Updated: May 30
I, like millions of other Americans, am part of the great bread baking bonanza that's emerged from the global pandemic of Covid-19. I've always been a baker, but now I'm even more prolific.
Several weeks ago my friend Wolf gifted me some of her sourdough starter. She dropped it off in an 8-ounce ball jar with a taped note of instructions on how to take care of my "Fraulein Maria," the name Wolf had given this gift that would keep on giving. The first thing I'd need to do was to feed Fraulein Maria. I moved her to a bigger jar and give her one cup of flour and a half cup of water. Then I stirred her, put a lid on like a tilted beret to give her some air, and went to sleep for the night.

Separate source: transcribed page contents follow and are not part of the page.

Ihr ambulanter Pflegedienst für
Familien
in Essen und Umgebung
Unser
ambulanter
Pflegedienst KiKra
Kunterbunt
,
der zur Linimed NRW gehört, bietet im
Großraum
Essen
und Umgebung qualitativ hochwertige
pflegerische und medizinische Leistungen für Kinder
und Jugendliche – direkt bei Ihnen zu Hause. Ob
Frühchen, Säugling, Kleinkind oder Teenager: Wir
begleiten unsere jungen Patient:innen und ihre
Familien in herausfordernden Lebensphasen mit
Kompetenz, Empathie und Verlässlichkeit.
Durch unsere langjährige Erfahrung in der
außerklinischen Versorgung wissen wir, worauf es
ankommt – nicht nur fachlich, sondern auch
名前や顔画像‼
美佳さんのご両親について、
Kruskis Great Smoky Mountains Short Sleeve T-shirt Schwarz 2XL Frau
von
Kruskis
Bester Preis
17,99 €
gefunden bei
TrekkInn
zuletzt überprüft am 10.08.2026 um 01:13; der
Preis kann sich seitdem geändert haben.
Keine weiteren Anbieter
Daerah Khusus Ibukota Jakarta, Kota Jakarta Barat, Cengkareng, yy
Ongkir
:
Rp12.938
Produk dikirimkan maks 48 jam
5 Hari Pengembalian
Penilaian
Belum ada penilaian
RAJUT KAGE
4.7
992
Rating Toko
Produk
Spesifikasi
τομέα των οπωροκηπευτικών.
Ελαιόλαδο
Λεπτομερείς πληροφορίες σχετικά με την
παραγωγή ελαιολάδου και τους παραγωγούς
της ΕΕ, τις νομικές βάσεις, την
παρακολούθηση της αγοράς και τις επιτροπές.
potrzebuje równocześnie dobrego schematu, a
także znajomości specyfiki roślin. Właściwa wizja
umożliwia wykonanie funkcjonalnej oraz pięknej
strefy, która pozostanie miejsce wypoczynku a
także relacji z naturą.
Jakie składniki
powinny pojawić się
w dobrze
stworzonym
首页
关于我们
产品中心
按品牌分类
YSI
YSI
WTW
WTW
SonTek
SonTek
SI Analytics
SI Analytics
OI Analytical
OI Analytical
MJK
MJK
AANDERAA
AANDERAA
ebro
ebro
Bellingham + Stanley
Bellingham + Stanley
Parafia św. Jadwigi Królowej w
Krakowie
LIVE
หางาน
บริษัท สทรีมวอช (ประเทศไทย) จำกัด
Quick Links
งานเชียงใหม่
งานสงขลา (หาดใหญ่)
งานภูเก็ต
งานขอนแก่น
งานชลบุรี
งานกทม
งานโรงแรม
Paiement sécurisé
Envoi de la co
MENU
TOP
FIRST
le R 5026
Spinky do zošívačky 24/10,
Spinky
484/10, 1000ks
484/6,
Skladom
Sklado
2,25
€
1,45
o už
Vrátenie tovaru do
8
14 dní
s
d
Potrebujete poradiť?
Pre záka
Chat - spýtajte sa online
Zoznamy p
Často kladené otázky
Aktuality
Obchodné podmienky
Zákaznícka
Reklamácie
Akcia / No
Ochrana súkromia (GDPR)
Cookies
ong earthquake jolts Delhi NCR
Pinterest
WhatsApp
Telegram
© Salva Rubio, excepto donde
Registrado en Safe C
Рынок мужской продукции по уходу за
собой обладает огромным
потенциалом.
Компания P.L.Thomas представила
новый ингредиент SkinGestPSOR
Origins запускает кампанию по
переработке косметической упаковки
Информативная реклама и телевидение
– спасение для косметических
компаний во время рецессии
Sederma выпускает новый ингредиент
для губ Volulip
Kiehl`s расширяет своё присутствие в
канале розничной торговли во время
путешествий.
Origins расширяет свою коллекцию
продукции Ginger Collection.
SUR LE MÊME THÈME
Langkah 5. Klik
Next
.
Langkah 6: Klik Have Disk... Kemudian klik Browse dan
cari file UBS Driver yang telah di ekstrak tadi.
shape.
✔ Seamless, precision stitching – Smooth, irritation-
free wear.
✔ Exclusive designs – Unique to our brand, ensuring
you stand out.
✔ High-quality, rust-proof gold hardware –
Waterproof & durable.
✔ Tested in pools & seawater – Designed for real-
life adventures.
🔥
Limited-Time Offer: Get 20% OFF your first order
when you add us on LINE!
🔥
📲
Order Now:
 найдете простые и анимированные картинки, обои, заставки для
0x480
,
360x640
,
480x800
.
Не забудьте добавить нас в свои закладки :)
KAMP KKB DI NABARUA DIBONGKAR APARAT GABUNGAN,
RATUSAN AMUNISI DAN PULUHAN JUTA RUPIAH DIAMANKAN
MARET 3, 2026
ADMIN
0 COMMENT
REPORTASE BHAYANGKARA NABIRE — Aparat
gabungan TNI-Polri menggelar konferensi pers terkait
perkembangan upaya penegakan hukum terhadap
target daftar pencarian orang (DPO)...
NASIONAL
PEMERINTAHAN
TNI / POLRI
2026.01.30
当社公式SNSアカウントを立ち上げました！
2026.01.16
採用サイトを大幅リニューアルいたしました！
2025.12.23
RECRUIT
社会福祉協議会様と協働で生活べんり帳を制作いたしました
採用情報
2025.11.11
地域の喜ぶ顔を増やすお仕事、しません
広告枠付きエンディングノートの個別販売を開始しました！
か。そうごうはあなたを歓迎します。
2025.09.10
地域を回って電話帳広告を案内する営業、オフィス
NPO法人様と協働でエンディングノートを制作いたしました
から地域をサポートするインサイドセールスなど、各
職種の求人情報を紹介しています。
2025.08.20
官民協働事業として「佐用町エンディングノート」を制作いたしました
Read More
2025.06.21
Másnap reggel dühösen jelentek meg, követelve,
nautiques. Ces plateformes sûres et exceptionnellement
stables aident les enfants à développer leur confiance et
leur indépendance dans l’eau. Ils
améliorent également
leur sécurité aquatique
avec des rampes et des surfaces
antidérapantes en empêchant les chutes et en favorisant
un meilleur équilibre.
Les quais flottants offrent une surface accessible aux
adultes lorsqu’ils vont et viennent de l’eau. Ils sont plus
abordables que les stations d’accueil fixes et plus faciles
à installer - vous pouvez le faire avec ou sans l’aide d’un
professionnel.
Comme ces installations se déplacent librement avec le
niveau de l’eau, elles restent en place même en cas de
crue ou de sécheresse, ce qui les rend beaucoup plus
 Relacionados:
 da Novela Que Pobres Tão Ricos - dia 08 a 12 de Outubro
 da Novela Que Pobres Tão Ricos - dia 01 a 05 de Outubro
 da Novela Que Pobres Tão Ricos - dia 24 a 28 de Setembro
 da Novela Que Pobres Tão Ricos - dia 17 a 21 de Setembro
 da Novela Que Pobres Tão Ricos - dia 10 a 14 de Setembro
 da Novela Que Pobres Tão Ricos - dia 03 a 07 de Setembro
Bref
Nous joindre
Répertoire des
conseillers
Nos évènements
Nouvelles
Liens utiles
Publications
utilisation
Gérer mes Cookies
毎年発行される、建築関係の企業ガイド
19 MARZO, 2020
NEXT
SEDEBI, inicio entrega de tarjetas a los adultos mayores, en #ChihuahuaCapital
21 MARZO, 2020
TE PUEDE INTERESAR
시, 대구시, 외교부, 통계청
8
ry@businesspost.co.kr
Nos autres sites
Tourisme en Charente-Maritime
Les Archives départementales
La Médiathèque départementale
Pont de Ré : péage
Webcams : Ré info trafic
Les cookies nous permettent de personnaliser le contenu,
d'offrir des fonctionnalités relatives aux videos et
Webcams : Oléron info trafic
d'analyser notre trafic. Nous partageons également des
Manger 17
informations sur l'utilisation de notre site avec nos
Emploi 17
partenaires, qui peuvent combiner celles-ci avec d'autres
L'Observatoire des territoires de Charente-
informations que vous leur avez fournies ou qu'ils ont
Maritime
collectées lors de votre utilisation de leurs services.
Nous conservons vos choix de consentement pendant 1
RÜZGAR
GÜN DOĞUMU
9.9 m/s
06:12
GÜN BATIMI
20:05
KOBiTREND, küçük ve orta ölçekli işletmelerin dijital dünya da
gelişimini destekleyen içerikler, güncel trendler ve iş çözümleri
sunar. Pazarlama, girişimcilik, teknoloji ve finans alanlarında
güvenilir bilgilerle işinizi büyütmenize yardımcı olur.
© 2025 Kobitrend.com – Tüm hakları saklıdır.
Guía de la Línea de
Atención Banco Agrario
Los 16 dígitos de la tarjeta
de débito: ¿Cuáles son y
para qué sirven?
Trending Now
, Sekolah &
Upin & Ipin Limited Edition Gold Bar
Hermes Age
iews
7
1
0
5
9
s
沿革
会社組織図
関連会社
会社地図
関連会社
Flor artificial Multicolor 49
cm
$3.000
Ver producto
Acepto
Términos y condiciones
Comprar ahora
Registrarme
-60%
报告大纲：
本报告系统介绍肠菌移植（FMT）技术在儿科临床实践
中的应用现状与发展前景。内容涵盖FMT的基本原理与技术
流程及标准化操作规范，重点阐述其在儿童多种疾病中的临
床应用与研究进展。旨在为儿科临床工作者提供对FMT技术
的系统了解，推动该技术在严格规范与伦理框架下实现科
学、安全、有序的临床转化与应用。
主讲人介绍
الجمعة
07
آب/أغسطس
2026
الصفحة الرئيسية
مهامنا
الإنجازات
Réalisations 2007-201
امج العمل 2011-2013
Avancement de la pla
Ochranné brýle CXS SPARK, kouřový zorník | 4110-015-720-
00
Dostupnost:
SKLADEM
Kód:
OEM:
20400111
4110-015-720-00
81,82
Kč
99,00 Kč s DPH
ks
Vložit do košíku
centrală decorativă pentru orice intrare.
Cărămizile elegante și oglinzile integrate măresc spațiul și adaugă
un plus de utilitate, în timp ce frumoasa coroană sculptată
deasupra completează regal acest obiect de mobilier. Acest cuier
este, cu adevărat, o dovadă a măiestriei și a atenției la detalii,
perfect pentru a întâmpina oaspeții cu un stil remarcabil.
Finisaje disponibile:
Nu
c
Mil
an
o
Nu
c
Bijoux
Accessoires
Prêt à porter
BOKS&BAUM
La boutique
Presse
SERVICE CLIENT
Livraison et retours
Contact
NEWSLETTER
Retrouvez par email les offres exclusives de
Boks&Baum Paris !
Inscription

The next morning I could see that Fraulein Maria had had a busy night. She was at least two inches taller in her glass jar and her nocturnal expansion was clearly an invitation to bake some bread. I made two delicious loaves of sourdough bread which took several risings, kneadings, and overnight in the fridge for a total of about sixteen hours from start to finish. But the bread was delicious and I was thrilled to eat and serve bread that had its own family lineage. I continued to feed Fraulein Maria, noticing my increasing obligation to find ways to engage her. I made delightful crispy crackers with olive oil and rosemary (like seven times). I baked several more loaves. I put her in hibernation in the fridge for a week just to get a break from thinking about her. Then I felt guilty and I took her out again. I placed her on the counter next to a Christmas cactus and a tin of flour and I fed her every night. Last week I woke up to an exploding jar. Fraulein Maria's little green beret was lifting right off her head. That day I made four loaves of bread and two batches of olive oil crackers. It was exhausting and fattening and I realized that I might be done with Fraulein Maria. I might have to kill her.
But I couldn't, and I still can't. In searching my soul about why I simply cannot release Fraulein Maria to the disposal or the compost bin, I can see that this is my pattern. Once I become attached I have a hard time letting go. In the course of my life I've had so many relationships that seem to reach their natural end point and I struggle to hold on. Starting in seventh grade when I moved to a new school, I still clung to my best friend Meredith from my old school. It's continued on like that for years, clutching people, fearing the loss even if the actual relationship wasn't working. For me, letting go, saying goodbye, is a sign of failure. If I let go I've failed at the friendship, the relationship, the job, the sourdough.
Maybe Fraulein Maria is here to teach me something. What is her lesson to me? I might just start ignoring Fraulein Maria. I'll passively notice her drying out in the jar until she's created a hardened coat of beige paint on her inside walls. Or, one afternoon before feeding I'll impulsively induce euthanasia by running hot water into her vessel until there's just a film that I scrub out with the brillo pad. Either way, I will have to live with the feelings of letting her go, of failing Fraulein Maria. But I'll be okay. I've been there before. I've lost friends, had break-ups, left jobs, and I've gotten over it. The sense of failure goes away eventually. And seeing clearly now how ridiculous my obligation to the sourdough starter is, I have new clarity about my clinging tendencies with humans. That historic feeling of being a failure because I choose to let go of someone or something is a bunch of bullshit. Sometimes we just need to move on. It's how life works. I'm not ready to say let go of Fraulein Maria yet, but soon, very soon.